MWP: Who has inspired you?
LL: I tend to like the free spirits. In the classical world, I really like Hector Berlioz, who was writing in the early 1800s; he was writing music that nobody else was writing. In our century, Lou Harrison … John Cage … James Brown … Big Mama Thornton … Rufus Thomas, who is extraordinarily important in American music … Chuck Berry. Musicians who had something to say, were really alive and just blazed their own path. 

MWP: You’ve also been described as a leader, a changemaker for women’s careers in music and a champion of the music and musicians of our time. Do you agree?
LL: In retrospect, I do agree with it, and it makes me feel very proud-because I am not setting out to change the world. And I’m saying that in the present tense, because with every piece I write I’m setting out what it’s like to be alive right now. I was about 20 years into my professional life when I began to understand that one way to make a change for women-and this was a conscious thought-was just to consistently put out at a professional level, whatever that is … just be consistently public. At a college I was visiting around that time, someone asked, “Are you a path blazer?” and I was fumbling around trying to answer, and a young woman in the audience said, “No, no, it’s not a path, it’s a boulevard.” And I thought, wow … that’s fabulous. 

MWP: How do you think the world of music is changing?
LL: The definition of a composer is changing, away from the European dead white guy who’s a marble bust on your piano to the fact that each one of us, each person, has the capacity for expressing themselves through making music that is their own music. You now can compose on your iPhone. You don’t have to learn to play a cello for 20 years and pass through all kinds of rigorous tests to be considered an expert and therefore a composer. We have the capacity to put our material out in public and receive feedback for it in ways that haven’t been possible. That changes the whole discussion of what is good, what is terrible, what is better-and does it matter? 

MWP: What kinds of stories are you telling in your compositions?
LL: It’s not really stories, per se; it’s more like essays or memoirs of energy and emotion and tempo. 

For instance, I’m really interested in the whole idea of ridge running. If you look it up, it says it’s a hillbilly term and it’s used for moonshiners. But the way I interpret it is that there are a lot of us alive today who, in an abstract way, are ridge runners. In other words, we’re trying to survive; our survival depends on our wit. If you’ve been laid off [from] your job for five years and you can’t find a job, you become a ridge runner, meaning that you have to make your life up … in order to put food on the table or whatever. You have to make up your life in a way that is much more improvisational than it would be if you had a steady job. 

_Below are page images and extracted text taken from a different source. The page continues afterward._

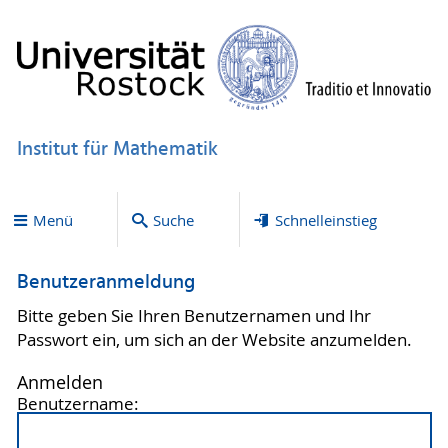
Institut für Mathematik
Menü
Suche
Schnelleinstieg
Benutzeranmeldung
Bitte geben Sie Ihren Benutzernamen und Ihr
Passwort ein, um sich an der Website anzumelden.
Anmelden
Benutzername: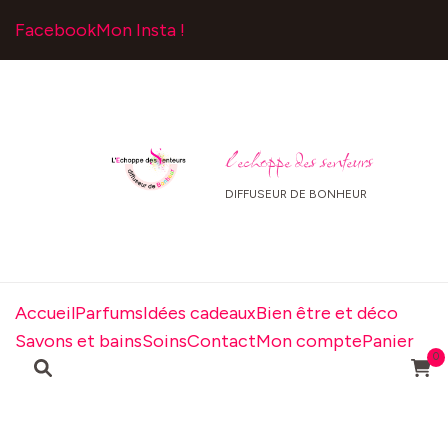
Facebook
Mon Insta !
l echoppe des senteurs
DIFFUSEUR DE BONHEUR
Accueil
Parfums
Idées cadeaux
Bien être et déco
Savons et bains
Soins
Contact
Mon compte
Panier
0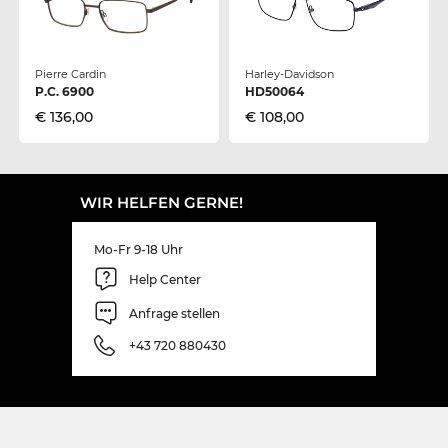
Pierre Cardin
Harley-Davidson
P.C. 6900
HD50064
€ 136,00
€ 108,00
WIR HELFEN GERNE!
Mo-Fr 9-18 Uhr
Help Center
Anfrage stellen
+43 720 880430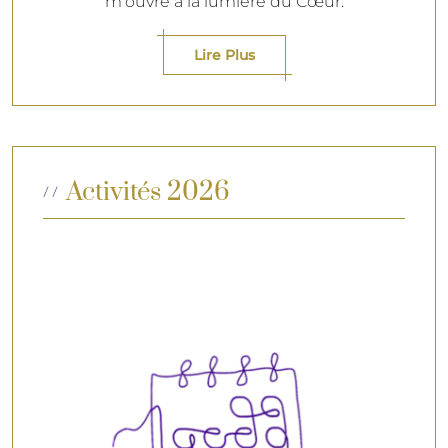
m'ouvre à la lumière du Cœur.
Lire Plus
Activités 2026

So the story I’m telling is not of an Appalachian moonshiner. The stories I tell in my music are stories of energy and emotion as I observe it culturally. Kind of cultural anthropology.

MWP: Why does music matter?
LL: There isn’t a culture ever discovered that hasn’t expressed itself, in some way, musically. Music is an essential part of the human condition. So why does it matter? It matters as much as breathing matters. Or drinking water matters. It is an essential mode of communication-internal communication and external communication. 

MWP: What would you like your musical legacy to be?
LL: I hope that the music I’ve created in this short span has given whoever has come in contact with it a heightened sense of who they are. If they hate the music, that’s fine; if they love the music, that’s fine. If they perform the music, that’s fine. But [I’d like to give people] a heightened sense of their own time here on earth.